Two maps of California.

Colonial Cartographies: Soil, Land, and Space (diptych), 2018
Alvaro Daniel Marquez
Serigraphy on Archival Inkjet Print (Edition of Two)
22 x 15 inches
Location: Administration Building, Board Room

Map of Los Angeles.

Los Angeles: Redlining and Gentrification from 1939-2015, 2018
Alvaro Daniel Marquez
Photolithography/Serigraphy on Paper (Edition of Ten)
11 x 15 inches
Location: Business Education Building, First Floor

A portrait of a man.

Tiburcio Vasquez, 2018
Alvaro Daniel Marquez
Three-Layer Reduction Linocut on Paper (Edition of Twelve)
15 x 22 inches
Location: Social Sciences Building, Third Floor

Álvaro D. Márquez’s explores the links between art and historical memory, using visual narratives and aesthetic forms as a decolonial gesture. His own cultural upbringing (amongst migrant farmers and working-class laborers in East Salinas, California) combined with his educational background (as a historian and cultural scholar) at institutions of prominence and privilege, have had a strong influence on his artistic practice. Márquez embraces printmaking (including its popular affiliation with the Chicano Civil Rights and Chicano Art Movements) as a liberating artistic tool, allowing the artist to create and experiment with multiple iterations, as well as to appropriate symbolic and systemic structures in order to challenge the cultural status quo or celebrate marginalized histories. In one print, he monumentalizes the colorful Mexican-American bandit, Tiburcio Vasquez, a significant figure in the history of California, but one few actually know today, other than through his namesake hideout, Vasquez Rocks, itself probably more well-known as a popular filming location for Hollywood movies. His Colonial Cartographies diptych highlights the historical uses of mapping as a means to control and dominate communities and in another cartographical-inspired piece, he uses layered marking to trace the interconnected histories of redlining and gentrification (both mechanisms of systemic racism) across a map of Los Angeles.

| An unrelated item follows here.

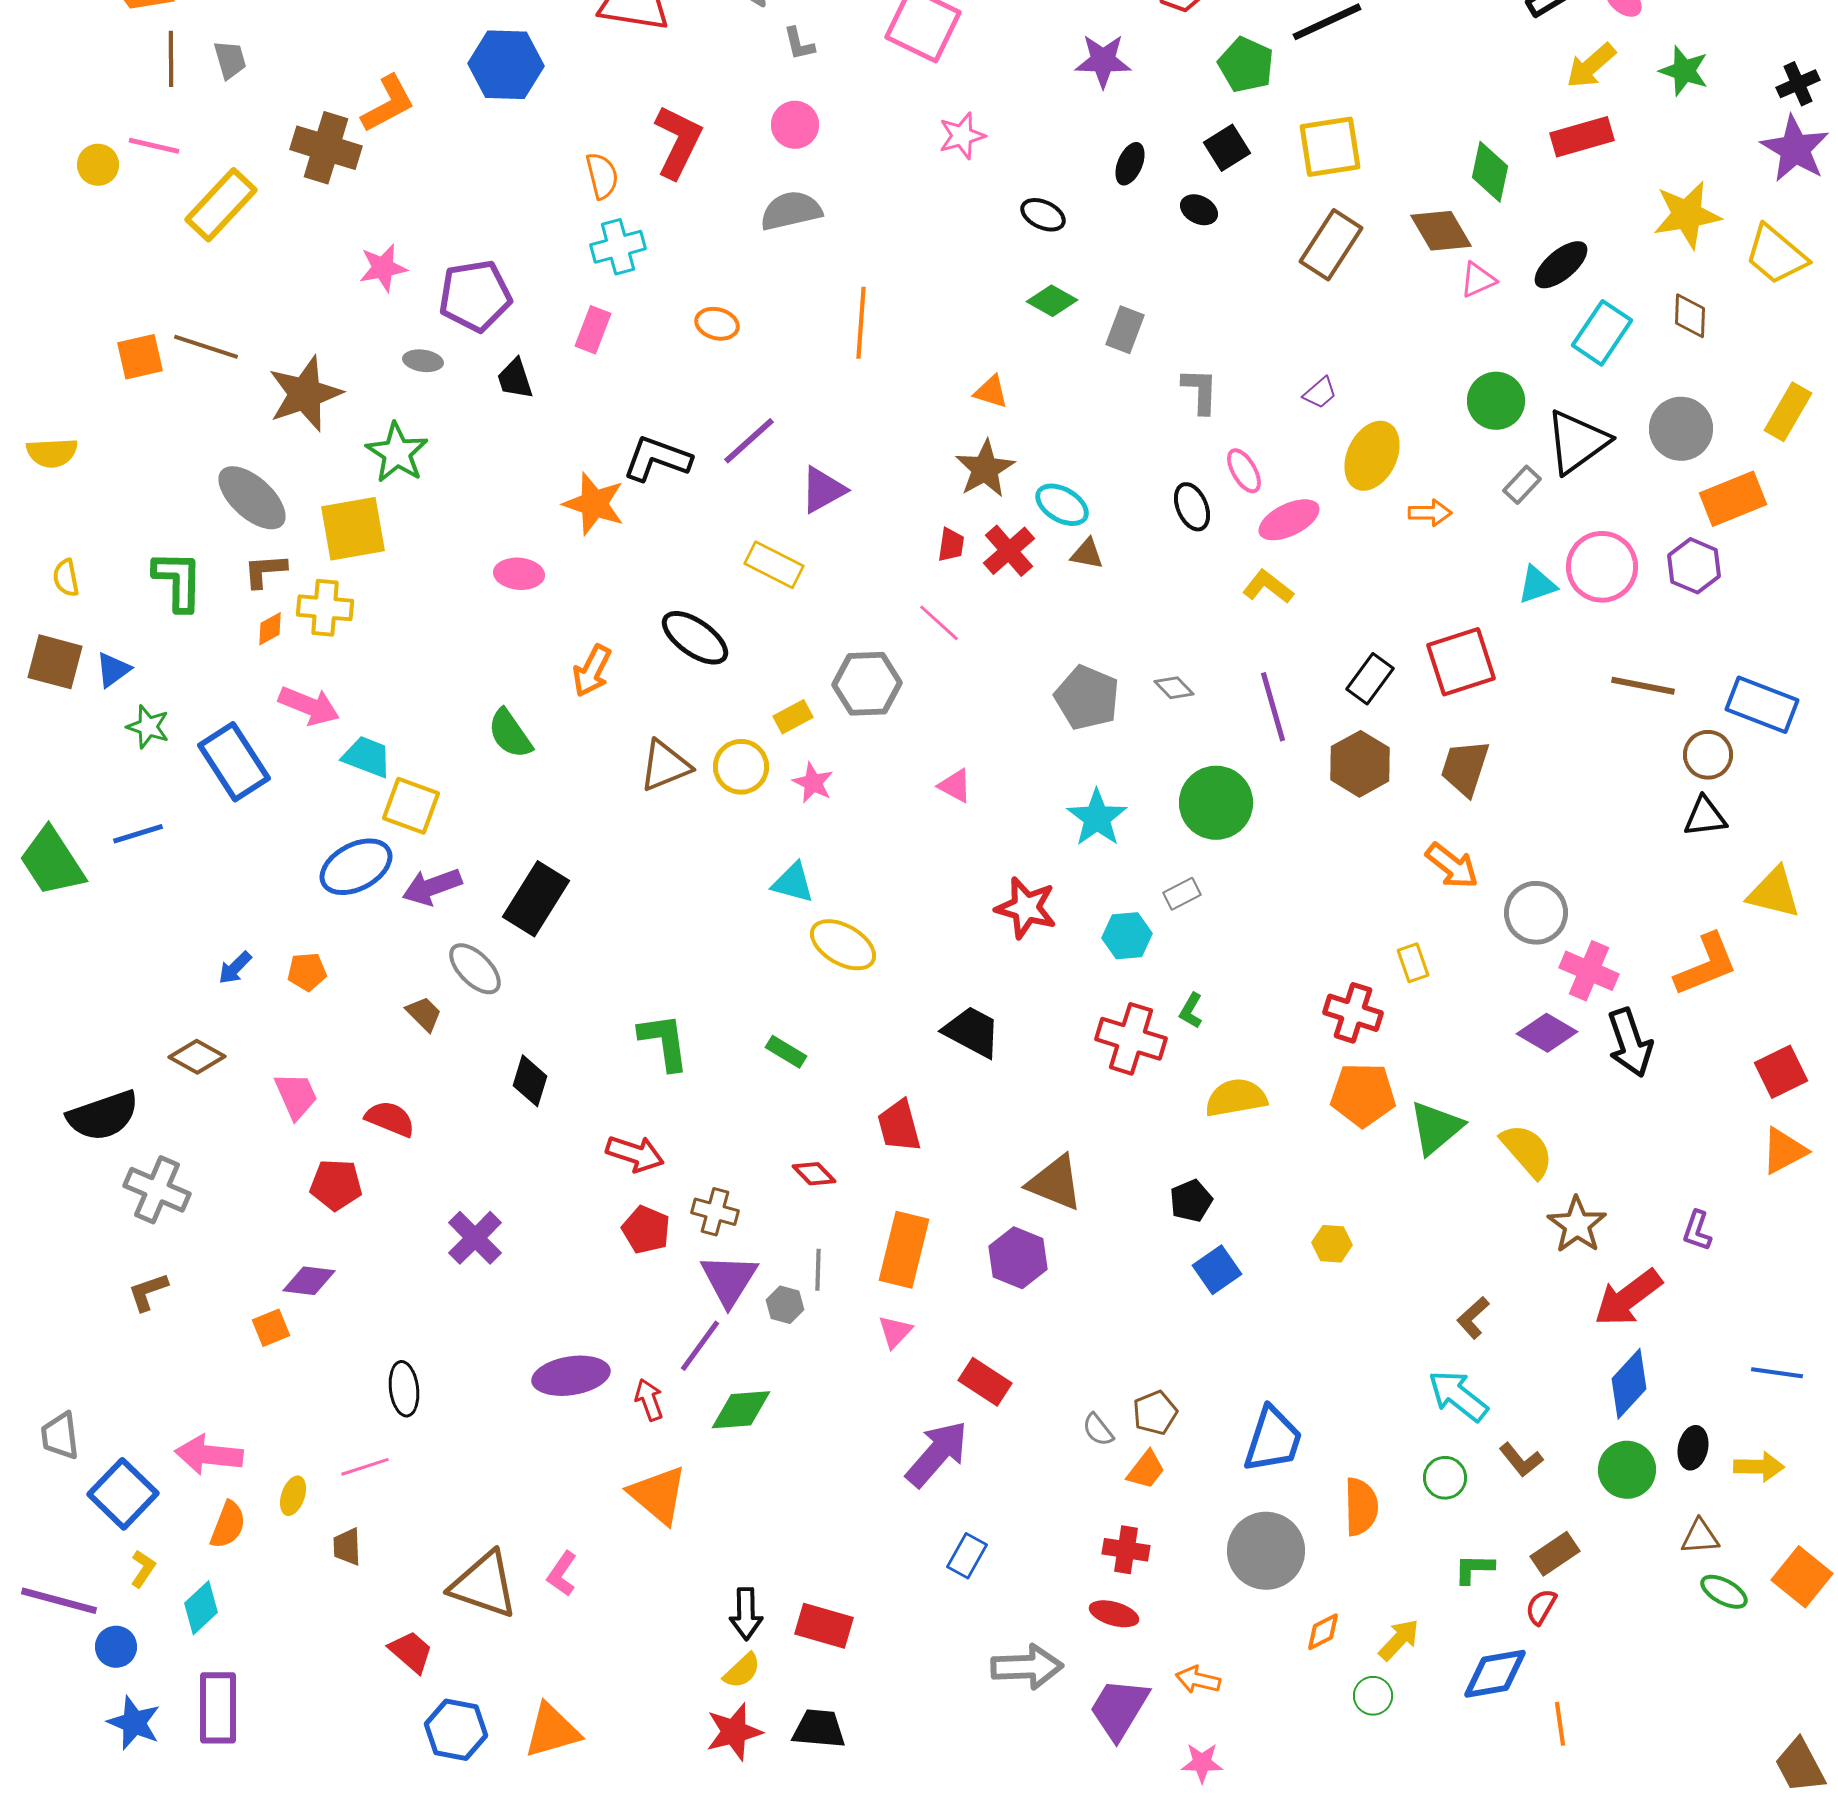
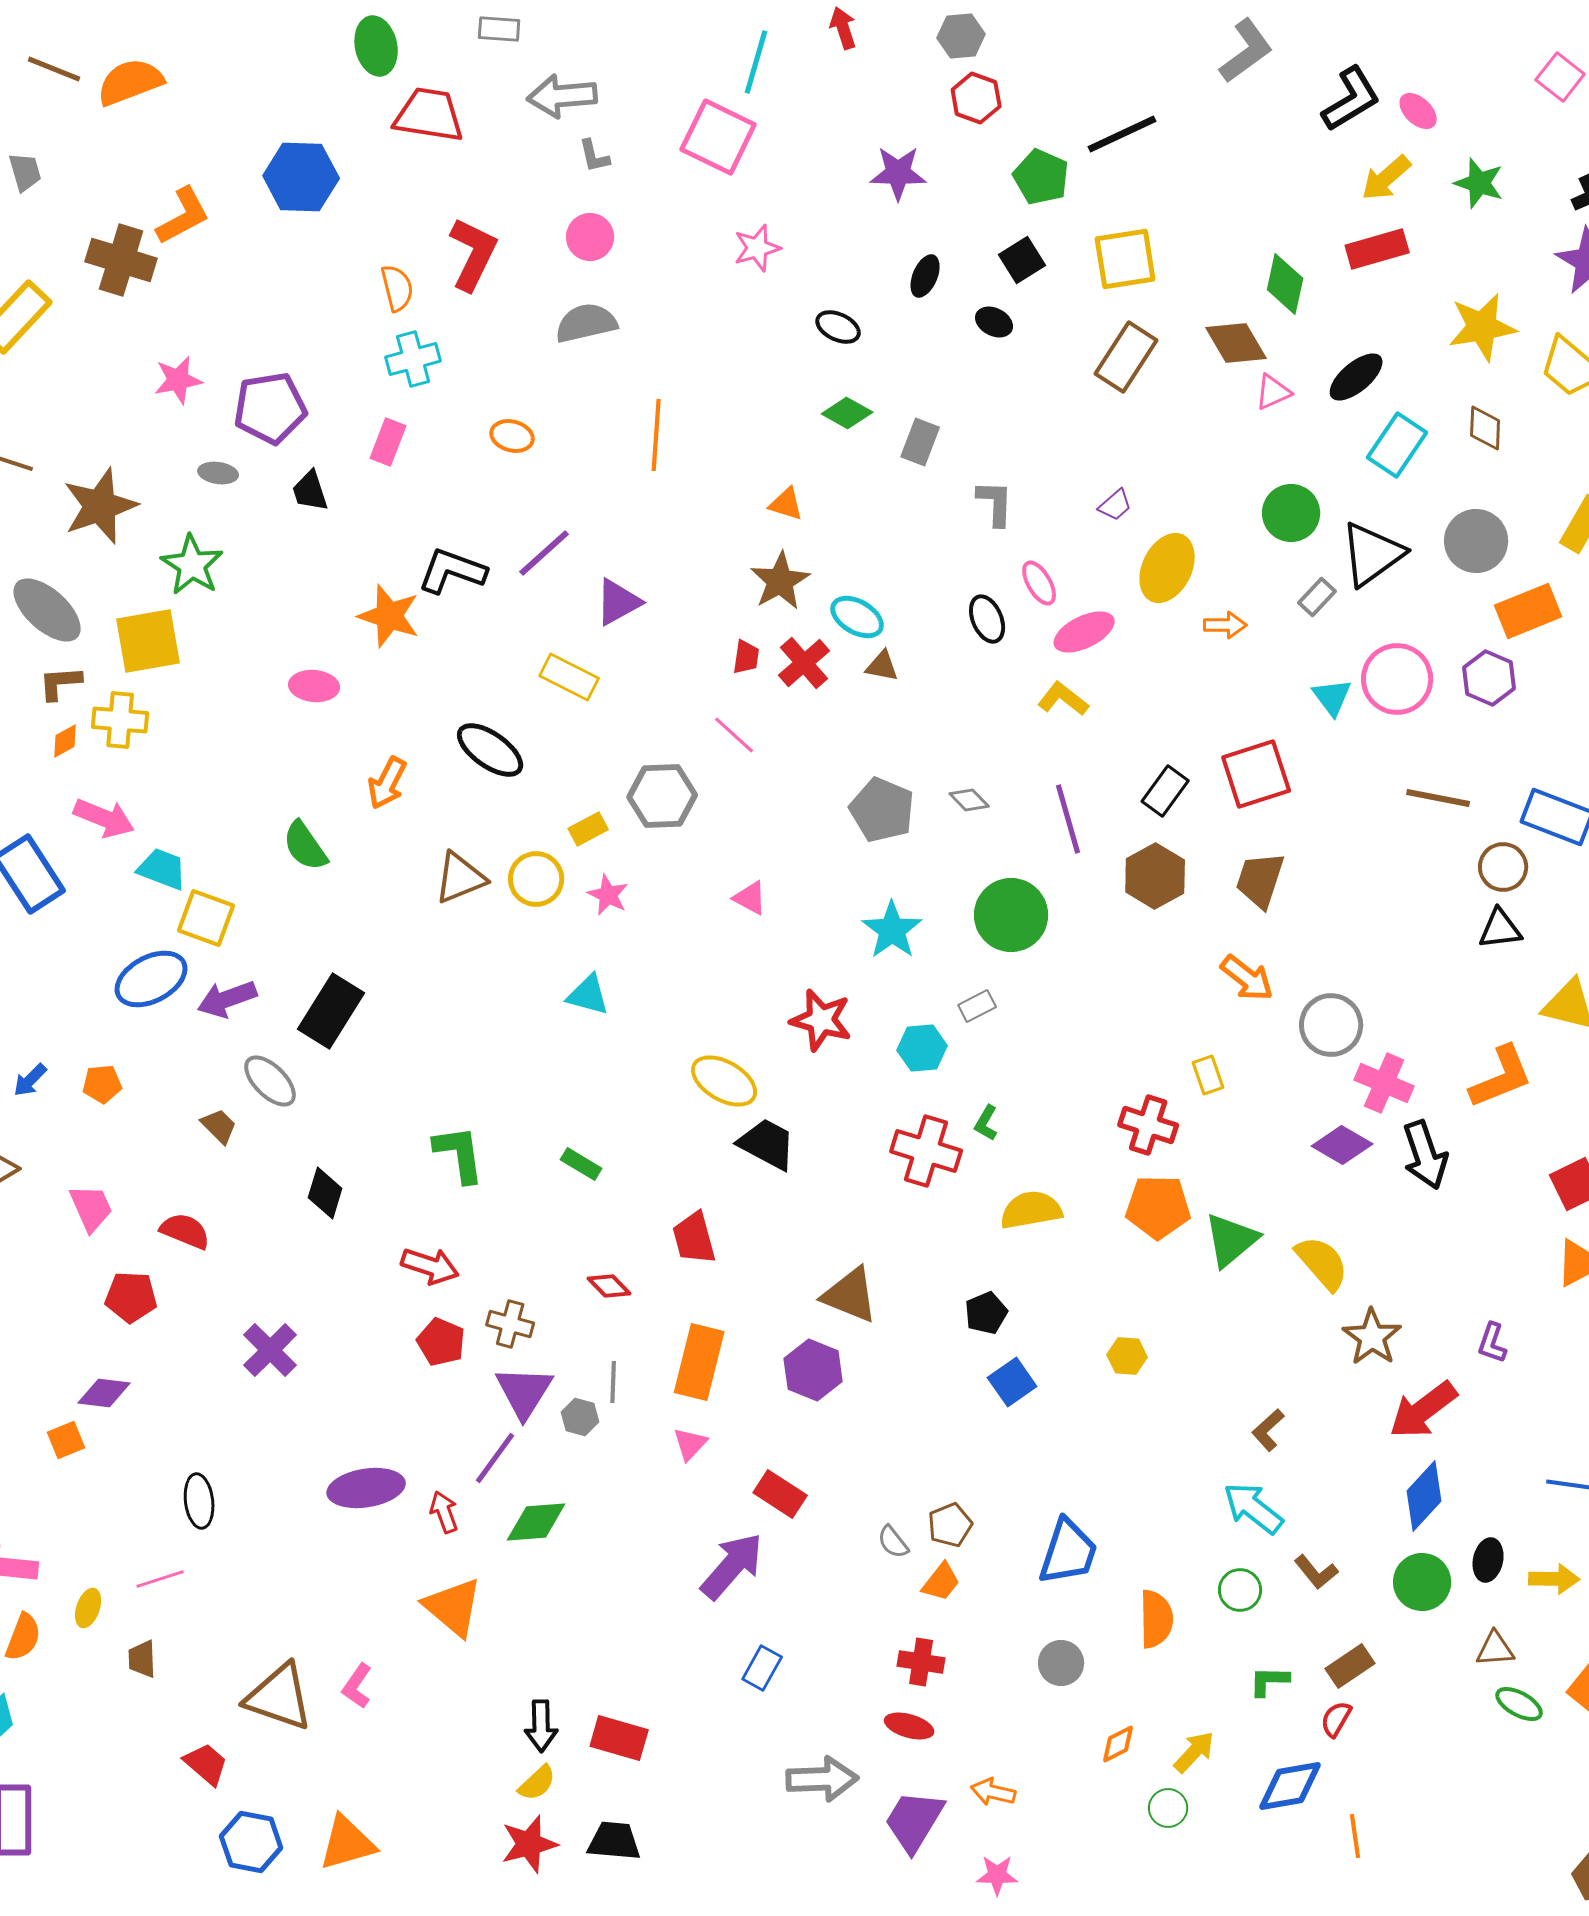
cyan triangle: (1537, 585) -> (1332, 697), turned -48
yellow ellipse: (843, 945) -> (724, 1081), moved
gray circle: (1266, 1551) -> (1061, 1663), size x0.6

Álvaro D. Márquez is a visual artist and part-time professor of Chicana/o and Latina/o Studies at California State University, Los Angeles. Raised in East Salinas, California, a community of migrant farm and working-class laborers, his work explores questions of social, racial, and gender inequality by bridging “low brow” and “high art.” Especially inspired by comic books and visual forms of storytelling, his work engages questions about the self, history, and one’s place in it. He holds a B.A. in History from Brown University and an M.A. with emphasis in Visual Studies from the University of Southern California. In the Fall of 2017, Alvaro began an M.F.A. in Art, with emphasis in Printmaking, at California State University, Long Beach.